DOI: 10.1016/S0140-6736(25)02219-6
Este estudio analiza una pregunta sencilla pero muy relevante: ¿qué pasaría si las personas aumentaran solo unos minutos al día su actividad física o redujeran un poco el tiempo que pasan sentadas?
Para responderla, los investigadores reunieron datos de miles de personas adultas que llevaban dispositivos que medían de forma objetiva cuánto se movían y cuánto tiempo permanecían sedentarias. Con esa información calcularon cuántas muertes podrían evitarse si se produjeran pequeños cambios en el movimiento diario.
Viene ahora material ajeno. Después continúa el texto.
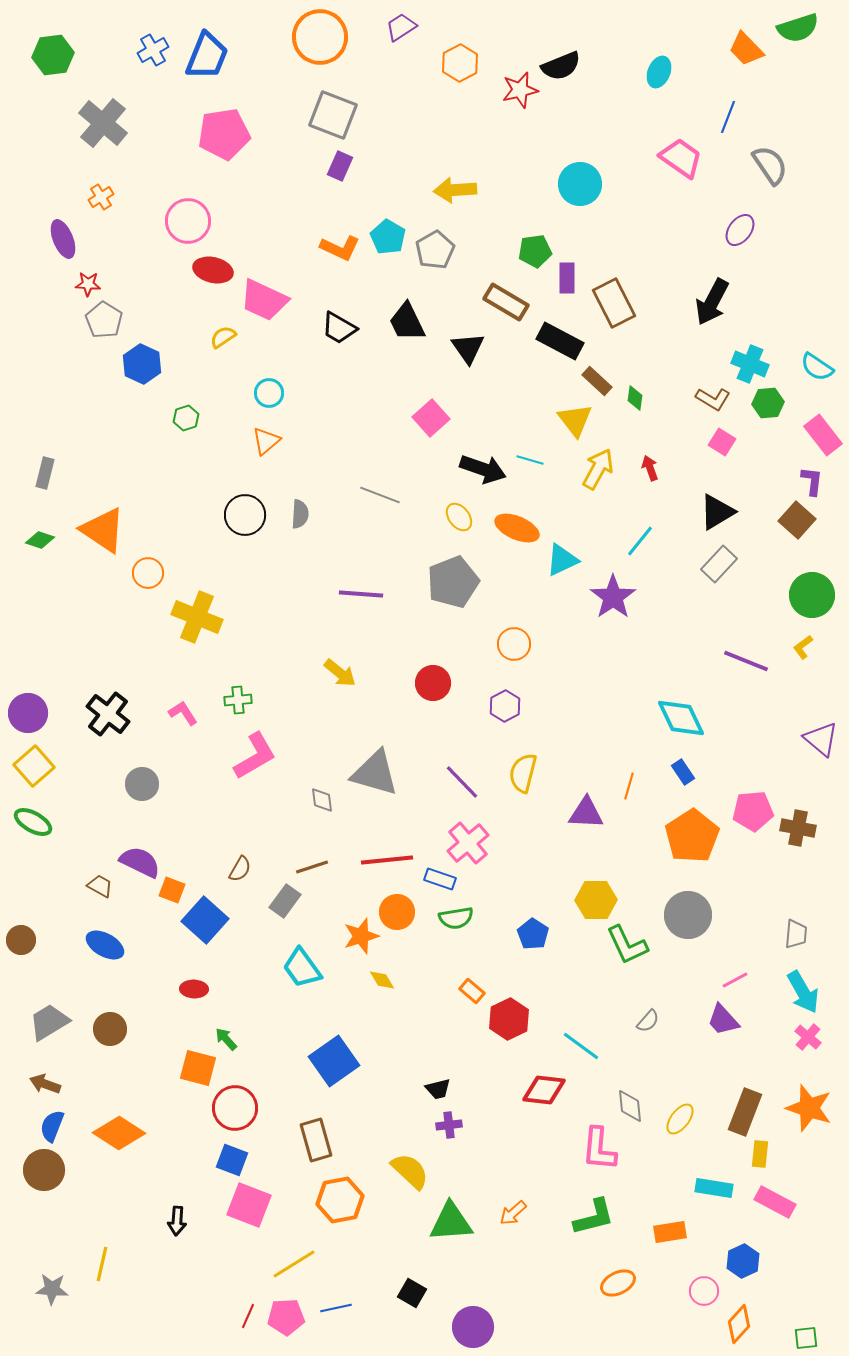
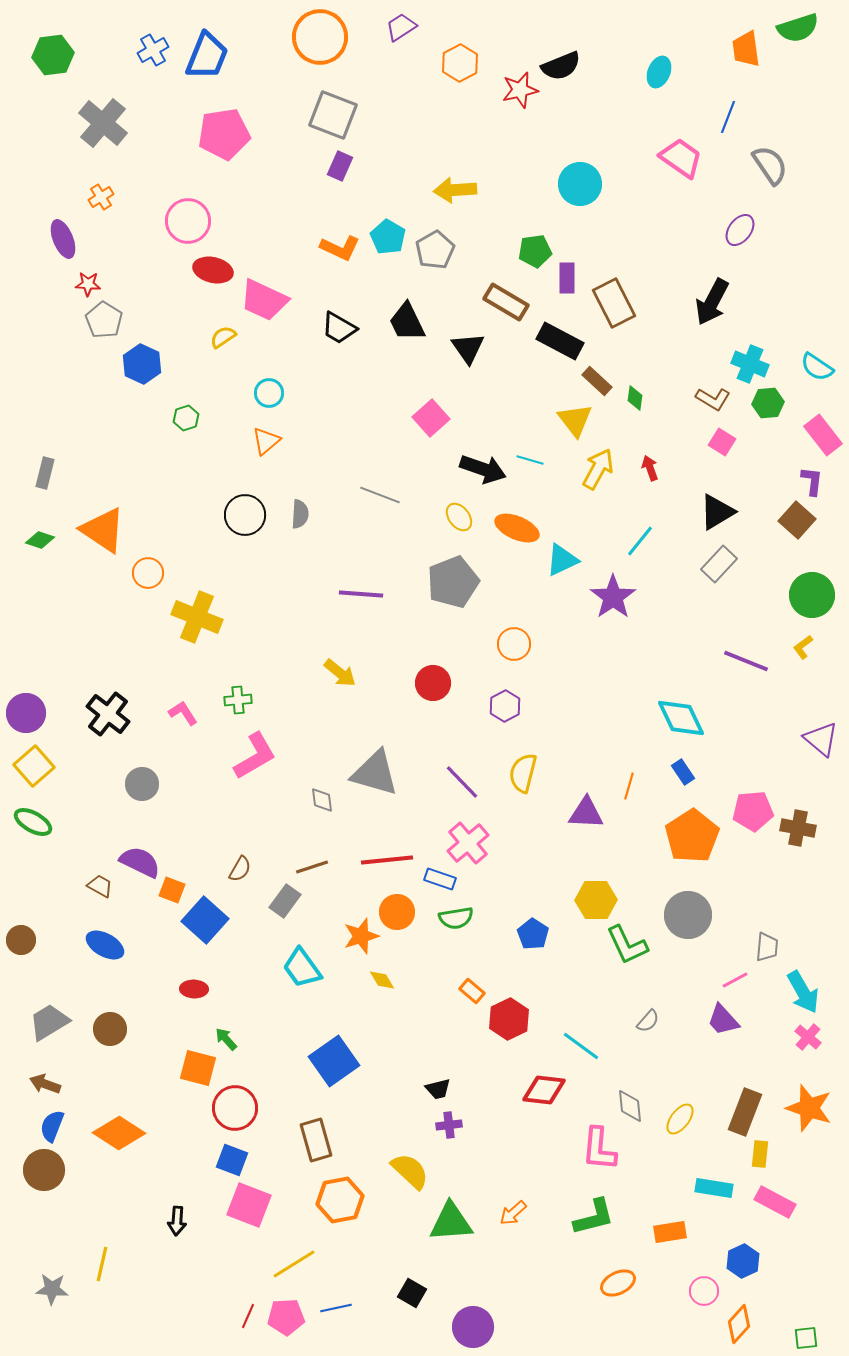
orange trapezoid at (746, 49): rotated 36 degrees clockwise
purple circle at (28, 713): moved 2 px left
gray trapezoid at (796, 934): moved 29 px left, 13 px down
Los resultados muestran que incluso incrementos muy modestos, como añadir 5 minutos al día de actividad física de intensidad moderada o vigorosa, pueden tener un impacto importante en la reducción del riesgo de muerte. Los beneficios son especialmente claros en las personas menos activas. Del mismo modo, reducir el tiempo sentado unos 30 minutos al día también se asocia con una disminución significativa del riesgo.
Lo más relevante del estudio es que no habla de grandes entrenamientos ni de cambios radicales, sino de ajustes realistas y asumibles en la vida cotidiana: caminar un poco más, levantarse con mayor frecuencia o incorporar pequeños desplazamientos activos. El mensaje principal es que el movimiento, incluso en pequeñas dosis, tiene un efecto acumulativo y medible sobre la salud.
Este trabajo refuerza la idea de que la prevención puede comenzar con cambios simples y alcanzables en el día a día.